The British government has announced it will take in 20,000 refugees from camps in Syria and its neighbouring states.

While David Cameron insists the government is pulling its weight, both in terms of the quota being taken in over the course of the next five years as well as in the amount of money Britain spends in foreign aid, there are still hundreds of thousands of displaced people already in Europe and need of desperate help.

The United Nations high commissioner for refugees said on Saturday at the UNHCR headquarters in Geneva that the world had waited far too long to respond to the refugee crisis unfurling in the Middle East.
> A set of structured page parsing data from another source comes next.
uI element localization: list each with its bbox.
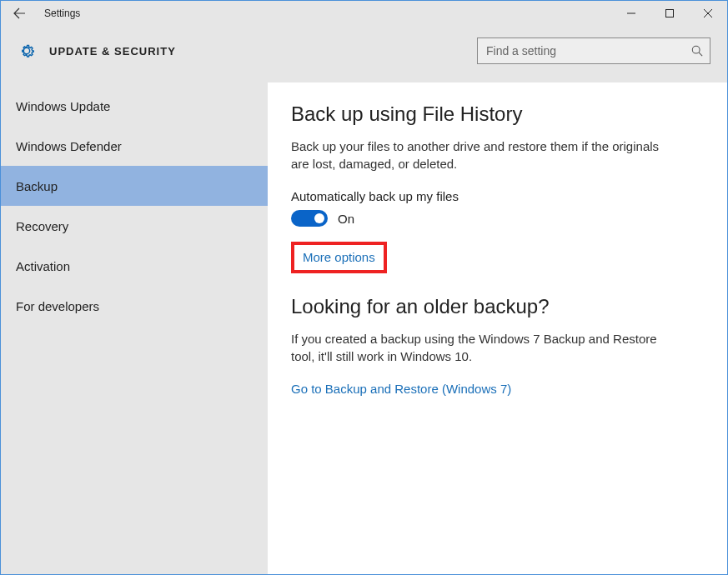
section-desc-backup: Back up your files to another drive and … (291, 138, 675, 172)
maximize-button[interactable] (650, 1, 689, 26)
svg-rect-0 (666, 10, 674, 18)
minimize-button[interactable] (612, 1, 650, 26)
sidebar-item-backup[interactable]: Backup (1, 166, 268, 206)
sidebar-item-for-developers[interactable]: For developers (1, 286, 268, 326)
svg-point-1 (692, 46, 700, 53)
sidebar-item-windows-defender[interactable]: Windows Defender (1, 126, 268, 166)
window-controls (612, 1, 727, 26)
sidebar-item-label: Backup (16, 179, 58, 193)
sidebar-item-label: Windows Defender (16, 139, 122, 153)
toggle-label: Automatically back up my files (291, 189, 704, 203)
settings-window: Settings UPDATE & SECURITY Find a settin… (0, 0, 728, 575)
close-button[interactable] (689, 1, 727, 26)
page-title: UPDATE & SECURITY (49, 45, 176, 58)
toggle-state: On (338, 212, 354, 226)
sidebar-item-activation[interactable]: Activation (1, 246, 268, 286)
body: Windows UpdateWindows DefenderBackupReco… (1, 82, 727, 574)
titlebar-left: Settings (1, 1, 80, 26)
sidebar-item-label: For developers (16, 299, 99, 313)
toggle-row: On (291, 210, 704, 227)
arrow-left-icon (13, 7, 26, 20)
section-title-older: Looking for an older backup? (291, 295, 704, 318)
search-icon (691, 45, 703, 57)
auto-backup-toggle[interactable] (291, 210, 328, 227)
content-area: Back up using File History Back up your … (268, 82, 727, 574)
sidebar-item-label: Windows Update (16, 99, 110, 113)
back-button[interactable] (1, 1, 38, 26)
maximize-icon (665, 9, 674, 18)
sidebar-item-windows-update[interactable]: Windows Update (1, 86, 268, 126)
header-left: UPDATE & SECURITY (18, 42, 176, 60)
highlight-box: More options (291, 242, 387, 273)
section-title-backup: Back up using File History (291, 102, 704, 126)
sidebar-item-label: Recovery (16, 219, 68, 233)
legacy-backup-link[interactable]: Go to Backup and Restore (Windows 7) (291, 382, 511, 396)
sidebar: Windows UpdateWindows DefenderBackupReco… (1, 82, 268, 574)
minimize-icon (627, 9, 635, 18)
sidebar-item-label: Activation (16, 259, 70, 273)
section-desc-older: If you created a backup using the Window… (291, 330, 675, 365)
more-options-link[interactable]: More options (303, 250, 375, 264)
search-input[interactable]: Find a setting (477, 38, 710, 64)
toggle-knob (314, 213, 324, 223)
search-placeholder: Find a setting (486, 44, 556, 58)
header: UPDATE & SECURITY Find a setting (1, 26, 727, 82)
close-icon (704, 9, 712, 18)
titlebar: Settings (1, 1, 727, 26)
window-title: Settings (44, 8, 80, 19)
gear-icon (18, 42, 36, 60)
sidebar-item-recovery[interactable]: Recovery (1, 206, 268, 246)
Antonio Guterres told Reuters "Only when the poor enter the halls of the rich, do the rich notice that the poor exist".

For years Lebanon, Turkey and Jordan have endeavored to cope with millions of refugees escaping war-torn Syria, while the sudden arrival of tens of thousands in Europe has caused tension among EU nations over how to accommodate those in need of help.

Unfortunately only when the poor enter the halls of the rich, do the rich notice that the poor exist. Until we had this massive movement into Europe, there was no recognition of how serious the crisis was.

If, in the past, we had more massive support to those countries in the developing world that have been receiving them and protecting them, this would not have happened.

The refugees are living worse and worse. They're not allowed to work, the overwhelming majority of them live below the poverty line. It's more and more difficult for them to have any hope in the future.

Without peace in Syria, and without massive support to the neighbouring countries... we risk a massive exodus.

I think political leaders are starting to understand... the scale of the problem and the need to have a much stronger response in humanitarian aid.

One of the reasons that refugees started to move in such big numbers was because international assistance declined.

Cartoon: Rafat al-Khateeb
Keep reading...Show less
Please log in or register to upvote this article
The Conversation (0)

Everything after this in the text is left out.